→ **ASSIGNMENT**:
Your copy should hold every record exactly and no images.
--- MATERIAL PROVIDED ---
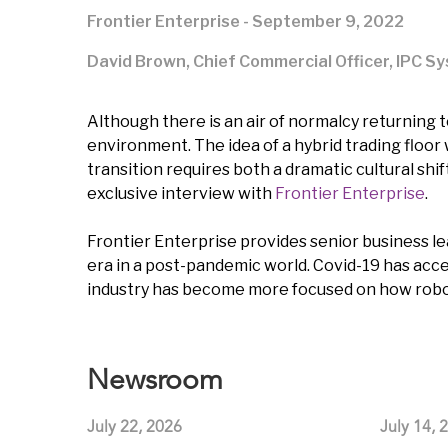
Frontier Enterprise - September 9, 2022
David Brown, Chief Commercial Officer, IPC S
Although there is an air of normalcy returning t
environment. The idea of a hybrid trading floor 
transition requires both a dramatic cultural shi
exclusive interview with
Frontier Enterprise
.
Frontier Enterprise provides senior business lea
era in a post-pandemic world. Covid-19 has ac
industry has become more focused on how robots
Newsroom
July 22, 2026
July 14,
---
→ **ANSWER BOX**:
Frontier Enterprise - September 9, 2022
David Brown, Chief Commercial Officer, IPC S
Although there is an air of normalcy returning t
environment. The idea of a hybrid trading floor 
transition requires both a dramatic cultural shi
exclusive interview with
Frontier Enterprise
.
Frontier Enterprise provides senior business lea
era in a post-pandemic world. Covid-19 has ac
industry has become more focused on how robots
Newsroom
July 22, 2026
July 14,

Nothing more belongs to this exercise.